Imposer un bouclier féministe européen
Le droit des femmes doit cesser d’être une variable d’ajustement des alternances politiques. La clause de l’Européenne la plus favorisée chère à Gisèle Halimi s’impose dès lors comme une nécessité. Mais harmoniser vers le haut ne suffit pas. Il faut sanctuariser les droits en inscrivant l'IVG dans la Charte des droits fondamentaux de l’Union européenne et aller au-delà de la directive sur les violences faites aux femmes en reconnaissant les violences de genre comme un crime européen. Enfin, la Convention d’Istanbul ne peut plus être un engagement à géométrie variable : elle doit être ratifiée et appliquée, sans exception, par tous les États membres.
Briser l’exploitation économique des femmes
Les femmes assument l’essentiel du travail non rémunéré, occupent des métiers sous-payés et subissent des biais fiscaux. L’émancipation ne sera toutefois qu’un leurre tant que l’ordre économique et social reposera sur une exploitation genrée. Il est urgent de reconnaître et de mieux répartir le travail caché domestique. Si l’« European Care Strategy » est un premier pas, elle reste insuffisante. Nous devons structurer un « European Care Deal » ambitieux aux instruments contraignants. Nous devons revaloriser les métiers où les femmes sont surreprésentées et réformer une fiscalité encore trop sexiste, en supprimant notamment la taxe tampon. Ces mesures sont essentielles pour briser l’inégalité structurelle qui enferme les femmes dans une dépendance économique.
Structurer un contre-pouvoir féministe
Alors que les mouvements anti-choix prospèrent grâce aux millions injectés par des réseaux ultraconservateurs, les associations féministes, en première ligne dans la riposte contre l’extrême droite et les conservateurs, restent sous-financées par les pouvoirs publics. L’Union doit mieux surveiller les fonds des mouvements anti-choix en imposant une transparence totale sur leurs financements. Parallèlement, face aux limites du financement horizontal, elle doit créer un fonds européen de soutien aux acteurs engagés pour les droits des femmes, à l’image du Fonds de soutien aux organisations féministes en France. Ce fonds permettrait de renforcer les associations féministes, les services publics de santé sexuelle et reproductive, ainsi que les structures d’accueil et d’accompagnement des victimes.

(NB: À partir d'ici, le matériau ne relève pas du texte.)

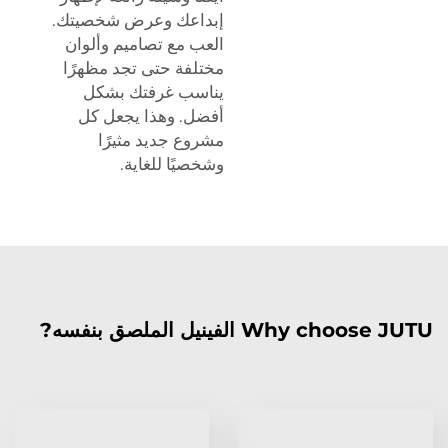
إبداعك وعرض شخصيتك.
العب مع تصاميم وألوان
مختلفة حتى تجد مظهرًا
يناسب غرفتك بشكل
أفضل. وهذا يجعل كل
مشروع جديد مثيرًا
وشخصيًا للغاية.
Why choose JUTU الفينيل الملصق بنفسه?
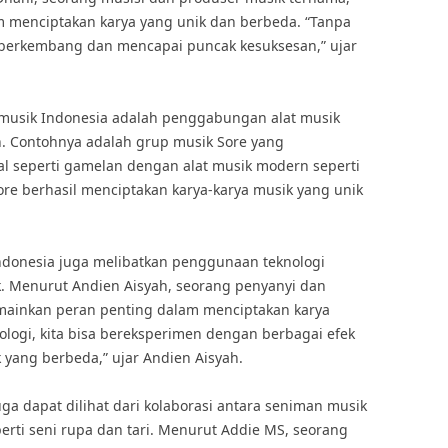
 menciptakan karya yang unik dan berbeda. “Tanpa
ah berkembang dan mencapai puncak kesuksesan,” ujar
i musik Indonesia adalah penggabungan alat musik
n. Contohnya adalah grup musik Sore yang
l seperti gamelan dengan alat musik modern seperti
Sore berhasil menciptakan karya-karya musik yang unik
 Indonesia juga melibatkan penggunaan teknologi
. Menurut Andien Aisyah, seorang penyanyi dan
emainkan peran penting dalam menciptakan karya
ologi, kita bisa bereksperimen dengan berbagai efek
yang berbeda,” ujar Andien Aisyah.
uga dapat dilihat dari kolaborasi antara seniman musik
erti seni rupa dan tari. Menurut Addie MS, seorang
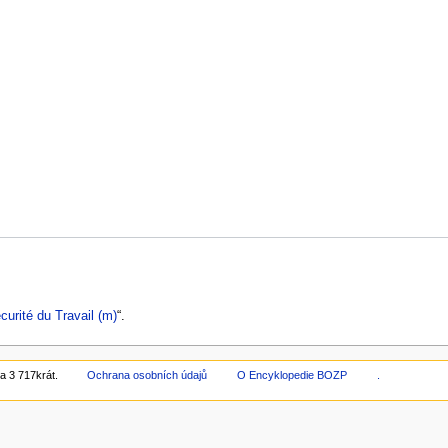
curité du Travail (m)
“.
a 3 717krát.
Ochrana osobních údajů
O Encyklopedie BOZP
.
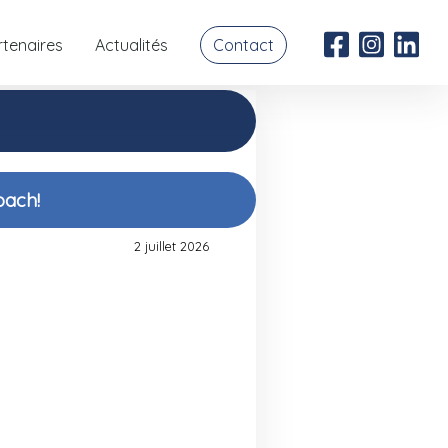
rtenaires
Actualités
Contact
oach!
2 juillet 2026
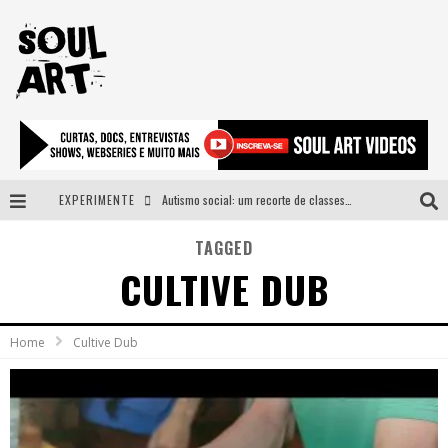
EXPERIMENTE
Autismo social: um recorte de classes e acesso ao bem estar para além do espectro
A subida da rampa é diferente!
TAGGED
CULTIVE DUB
Faça o bem! Mas, sem olhar a quem!?
Novo single de Arnaldo Tifu, “De Testa” explora brasilidade em sons, cores e símbolos
Home
Cultive Dub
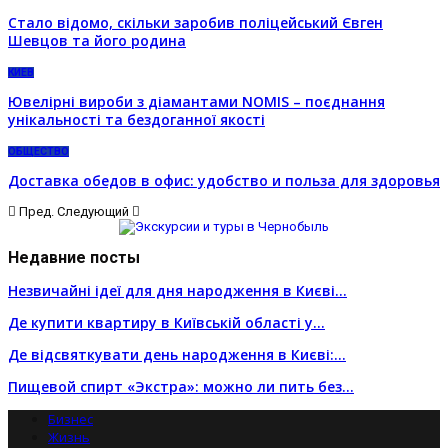
Стало відомо, скільки заробив поліцейський Євген
Шевцов та його родина
КИЕВ
Ювелірні вироби з діамантами NOMIS – поєднання
унікальності та бездоганної якості
ОБЩЕСТВО
Доставка обедов в офис: удобство и польза для здоровья
Пред.
Следующий
Недавние посты
Незвичайні ідеї для дня народження в Києві…
Де купити квартиру в Київській області у…
Де відсвяткувати день народження в Києві:…
Пищевой спирт «Экстра»: можно ли пить без…
Бизнес
Жизнь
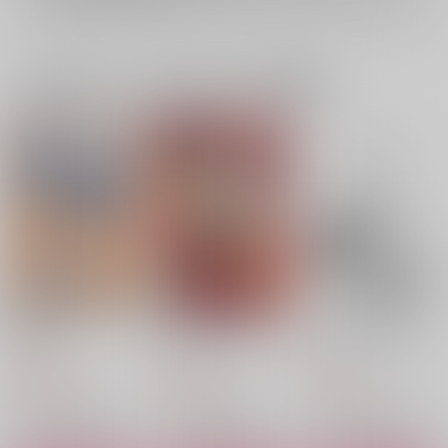
一緒に買われている同人作品または類似商品
Kの転身
1083LOG×HATHA
Good boy Gowman
もちぺい
もちぺい
もちぺい
2,200
2,357
707
円
円
円
（税込）
（税込）
（税込）
ケネス×ハサウェイ
ケネス×ハサウェイ
ガウマン×ハサウェイ
サンプル
サンプル
サンプル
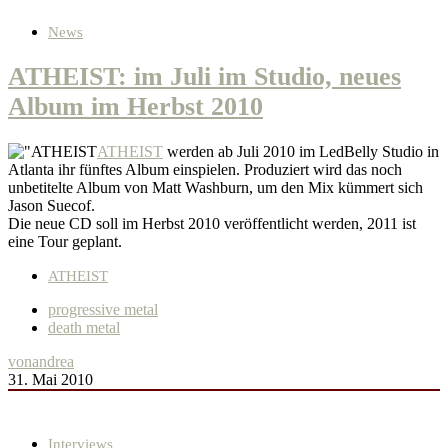
News
ATHEIST: im Juli im Studio, neues
Album im Herbst 2010
ATHEIST
werden ab Juli 2010 im LedBelly Studio in
Atlanta ihr fünftes Album einspielen. Produziert wird das noch
unbetitelte Album von Matt Washburn, um den Mix kümmert sich
Jason Suecof.
Die neue CD soll im Herbst 2010 veröffentlicht werden, 2011 ist
eine Tour geplant.
ATHEIST
progressive metal
death metal
von
andrea
31. Mai 2010
Interviews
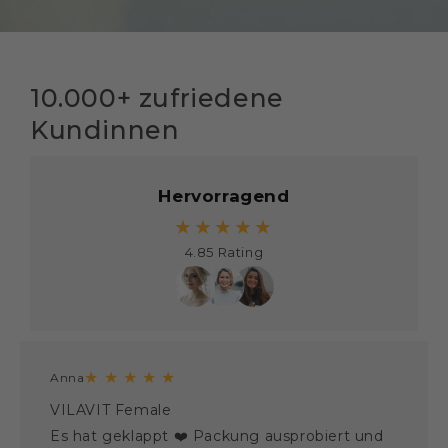
10.000+ zufriedene
Kundinnen
Hervorragend
★★★★★
4.85 Rating
★
★
★
★
★
Anna
VILAVIT Female
Es hat geklappt ❤️ Packung ausprobiert und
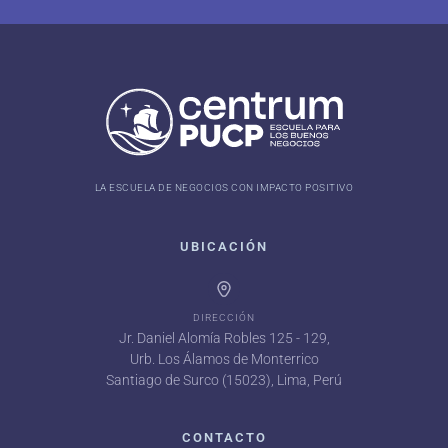
LA ESCUELA DE NEGOCIOS CON IMPACTO POSITIVO
UBICACIÓN
DIRECCIÓN
Jr. Daniel Alomía Robles 125 - 129,
Urb. Los Álamos de Monterrico
Santiago de Surco (15023), Lima, Perú
CONTACTO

Gagner la bataille culturelle
Enfin, la bataille culturelle doit être menée sans faiblesse ni complexe. L’espace médiatique et numérique ne peut plus être abandonné aux réactionnaires. Nous devons construire une contre-offensive idéologique et stratégique, qui impose un nouveau narratif politique axé sur l’émancipation des femmes et le démantèlement des structures de domination. L’éducation à la sexualité doit être un levier essentiel pour déconstruire les normes de genre, en étant reconnue comme un droit fondamental et en garantissant une harmonisation des programmes à l’échelle européenne.